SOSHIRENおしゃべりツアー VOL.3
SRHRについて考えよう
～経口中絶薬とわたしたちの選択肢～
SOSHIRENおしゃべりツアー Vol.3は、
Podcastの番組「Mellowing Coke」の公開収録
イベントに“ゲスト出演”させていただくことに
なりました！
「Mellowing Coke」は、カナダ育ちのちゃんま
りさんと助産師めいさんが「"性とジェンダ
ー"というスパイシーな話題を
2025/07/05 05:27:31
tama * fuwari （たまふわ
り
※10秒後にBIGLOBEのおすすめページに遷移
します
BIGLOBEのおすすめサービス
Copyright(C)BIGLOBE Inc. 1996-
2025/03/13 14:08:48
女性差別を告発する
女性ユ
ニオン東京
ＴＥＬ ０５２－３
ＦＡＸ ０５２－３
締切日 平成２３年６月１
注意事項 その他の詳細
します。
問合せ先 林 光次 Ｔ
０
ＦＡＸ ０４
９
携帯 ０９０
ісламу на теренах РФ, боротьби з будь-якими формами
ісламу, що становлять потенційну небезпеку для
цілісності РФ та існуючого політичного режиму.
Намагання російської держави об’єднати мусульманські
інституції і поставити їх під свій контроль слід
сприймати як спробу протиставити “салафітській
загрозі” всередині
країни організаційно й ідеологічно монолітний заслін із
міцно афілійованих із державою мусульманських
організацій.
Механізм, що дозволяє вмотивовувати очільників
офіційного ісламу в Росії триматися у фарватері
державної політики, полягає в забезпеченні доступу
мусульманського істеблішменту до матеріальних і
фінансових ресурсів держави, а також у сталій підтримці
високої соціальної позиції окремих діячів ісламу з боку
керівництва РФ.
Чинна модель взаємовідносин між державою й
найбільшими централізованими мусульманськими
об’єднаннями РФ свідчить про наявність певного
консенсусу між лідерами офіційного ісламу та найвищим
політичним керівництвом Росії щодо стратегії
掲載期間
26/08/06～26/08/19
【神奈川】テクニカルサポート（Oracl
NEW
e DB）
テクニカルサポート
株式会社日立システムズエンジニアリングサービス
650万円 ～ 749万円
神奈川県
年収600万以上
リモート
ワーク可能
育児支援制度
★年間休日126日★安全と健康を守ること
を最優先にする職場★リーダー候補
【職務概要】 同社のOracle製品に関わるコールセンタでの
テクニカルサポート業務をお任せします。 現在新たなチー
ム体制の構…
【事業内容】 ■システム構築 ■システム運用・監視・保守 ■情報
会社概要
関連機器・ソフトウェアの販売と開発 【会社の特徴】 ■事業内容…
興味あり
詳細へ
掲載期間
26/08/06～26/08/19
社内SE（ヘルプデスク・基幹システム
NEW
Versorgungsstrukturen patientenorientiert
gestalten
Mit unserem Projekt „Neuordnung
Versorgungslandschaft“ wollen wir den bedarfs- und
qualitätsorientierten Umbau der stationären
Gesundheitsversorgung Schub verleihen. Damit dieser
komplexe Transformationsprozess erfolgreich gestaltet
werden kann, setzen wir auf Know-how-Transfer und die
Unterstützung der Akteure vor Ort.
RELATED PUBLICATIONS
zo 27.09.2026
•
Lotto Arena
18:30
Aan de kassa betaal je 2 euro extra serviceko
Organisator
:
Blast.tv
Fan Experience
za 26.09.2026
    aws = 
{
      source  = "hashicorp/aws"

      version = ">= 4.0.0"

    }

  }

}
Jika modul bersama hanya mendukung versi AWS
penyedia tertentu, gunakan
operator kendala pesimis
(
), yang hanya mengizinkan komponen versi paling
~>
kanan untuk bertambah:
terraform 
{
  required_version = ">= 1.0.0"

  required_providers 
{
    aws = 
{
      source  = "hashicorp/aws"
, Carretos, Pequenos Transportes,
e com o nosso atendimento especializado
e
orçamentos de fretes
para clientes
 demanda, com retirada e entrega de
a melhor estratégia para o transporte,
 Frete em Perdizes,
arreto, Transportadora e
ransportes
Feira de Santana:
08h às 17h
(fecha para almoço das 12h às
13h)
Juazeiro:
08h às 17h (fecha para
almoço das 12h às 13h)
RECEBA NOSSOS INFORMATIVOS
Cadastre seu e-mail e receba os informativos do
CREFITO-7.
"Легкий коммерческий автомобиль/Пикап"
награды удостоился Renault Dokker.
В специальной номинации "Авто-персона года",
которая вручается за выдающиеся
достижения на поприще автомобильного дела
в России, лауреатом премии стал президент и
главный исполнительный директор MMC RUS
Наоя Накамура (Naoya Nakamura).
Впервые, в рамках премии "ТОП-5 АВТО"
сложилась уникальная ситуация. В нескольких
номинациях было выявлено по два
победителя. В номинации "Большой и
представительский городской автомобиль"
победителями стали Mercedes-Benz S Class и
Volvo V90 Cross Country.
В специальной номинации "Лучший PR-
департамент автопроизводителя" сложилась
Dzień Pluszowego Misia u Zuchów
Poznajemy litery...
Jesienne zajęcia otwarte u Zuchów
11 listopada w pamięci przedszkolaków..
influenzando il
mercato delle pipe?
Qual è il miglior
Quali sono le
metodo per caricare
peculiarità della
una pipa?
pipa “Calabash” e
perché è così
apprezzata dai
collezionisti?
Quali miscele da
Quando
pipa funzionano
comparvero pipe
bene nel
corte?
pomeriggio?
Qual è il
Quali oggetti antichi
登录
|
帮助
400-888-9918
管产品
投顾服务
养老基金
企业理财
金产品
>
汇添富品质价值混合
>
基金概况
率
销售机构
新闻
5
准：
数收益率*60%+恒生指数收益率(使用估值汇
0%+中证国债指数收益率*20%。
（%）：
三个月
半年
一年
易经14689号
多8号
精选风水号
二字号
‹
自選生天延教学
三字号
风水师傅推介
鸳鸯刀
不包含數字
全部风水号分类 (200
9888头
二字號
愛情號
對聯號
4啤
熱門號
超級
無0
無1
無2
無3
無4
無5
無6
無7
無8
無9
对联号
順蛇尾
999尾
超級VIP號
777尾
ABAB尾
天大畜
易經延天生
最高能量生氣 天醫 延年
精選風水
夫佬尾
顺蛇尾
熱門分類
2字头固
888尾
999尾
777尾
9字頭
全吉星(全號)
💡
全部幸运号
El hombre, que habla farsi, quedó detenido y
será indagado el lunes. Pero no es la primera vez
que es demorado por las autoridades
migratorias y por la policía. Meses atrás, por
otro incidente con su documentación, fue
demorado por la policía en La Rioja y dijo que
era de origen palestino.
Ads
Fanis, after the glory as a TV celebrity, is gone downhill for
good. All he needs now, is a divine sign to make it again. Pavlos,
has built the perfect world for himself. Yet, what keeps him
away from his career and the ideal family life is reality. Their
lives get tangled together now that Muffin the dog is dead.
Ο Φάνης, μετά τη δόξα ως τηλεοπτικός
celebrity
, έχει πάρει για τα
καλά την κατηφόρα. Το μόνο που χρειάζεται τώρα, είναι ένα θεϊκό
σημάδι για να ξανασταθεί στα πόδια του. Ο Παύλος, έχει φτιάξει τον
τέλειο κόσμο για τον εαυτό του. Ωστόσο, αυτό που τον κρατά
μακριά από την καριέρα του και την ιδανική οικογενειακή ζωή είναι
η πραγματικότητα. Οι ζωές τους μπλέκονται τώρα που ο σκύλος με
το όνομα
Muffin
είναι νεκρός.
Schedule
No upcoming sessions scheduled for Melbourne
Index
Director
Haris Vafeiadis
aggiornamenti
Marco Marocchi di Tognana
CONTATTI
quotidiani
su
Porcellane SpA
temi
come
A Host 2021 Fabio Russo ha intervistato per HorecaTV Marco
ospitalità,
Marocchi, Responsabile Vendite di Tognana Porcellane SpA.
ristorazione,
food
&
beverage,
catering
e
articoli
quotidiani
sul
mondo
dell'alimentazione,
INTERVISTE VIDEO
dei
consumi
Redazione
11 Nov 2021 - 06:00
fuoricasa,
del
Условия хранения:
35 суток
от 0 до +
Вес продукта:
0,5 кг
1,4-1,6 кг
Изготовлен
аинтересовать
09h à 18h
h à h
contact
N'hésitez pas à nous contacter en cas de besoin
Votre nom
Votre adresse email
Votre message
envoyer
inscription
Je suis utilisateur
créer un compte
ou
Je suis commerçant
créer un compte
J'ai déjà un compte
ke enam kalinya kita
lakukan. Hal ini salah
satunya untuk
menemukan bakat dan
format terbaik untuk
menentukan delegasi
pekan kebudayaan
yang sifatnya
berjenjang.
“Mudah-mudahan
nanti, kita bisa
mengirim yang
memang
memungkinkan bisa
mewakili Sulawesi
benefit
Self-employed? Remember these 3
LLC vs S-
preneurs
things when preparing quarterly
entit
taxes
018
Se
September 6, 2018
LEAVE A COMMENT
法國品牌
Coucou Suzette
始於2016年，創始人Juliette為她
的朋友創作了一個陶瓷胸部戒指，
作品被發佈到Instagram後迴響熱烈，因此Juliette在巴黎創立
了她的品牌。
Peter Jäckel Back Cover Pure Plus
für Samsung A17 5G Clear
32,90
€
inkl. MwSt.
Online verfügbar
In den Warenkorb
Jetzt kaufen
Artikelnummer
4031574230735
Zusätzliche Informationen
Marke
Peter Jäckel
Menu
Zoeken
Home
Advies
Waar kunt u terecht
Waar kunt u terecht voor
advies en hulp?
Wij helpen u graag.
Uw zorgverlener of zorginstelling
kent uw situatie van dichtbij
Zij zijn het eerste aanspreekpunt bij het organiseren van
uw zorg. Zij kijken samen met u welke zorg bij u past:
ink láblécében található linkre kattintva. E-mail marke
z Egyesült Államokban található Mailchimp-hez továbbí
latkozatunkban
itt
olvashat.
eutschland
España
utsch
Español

### What you should do
Send back an exact copy of only the lines from the line with "que es demorado por las autoridades" up to and including the line with "good. All he" in the data above.

### Worked solution
que es demorado por las autoridades
migratorias y por la policía. Meses atrás, por
otro incidente con su documentación, fue
demorado por la policía en La Rioja y dijo que
era de origen palestino.
Ads
Fanis, after the glory as a TV celebrity, is gone downhill for
good. All he needs now, is a divine sign to make it again. Pavlos,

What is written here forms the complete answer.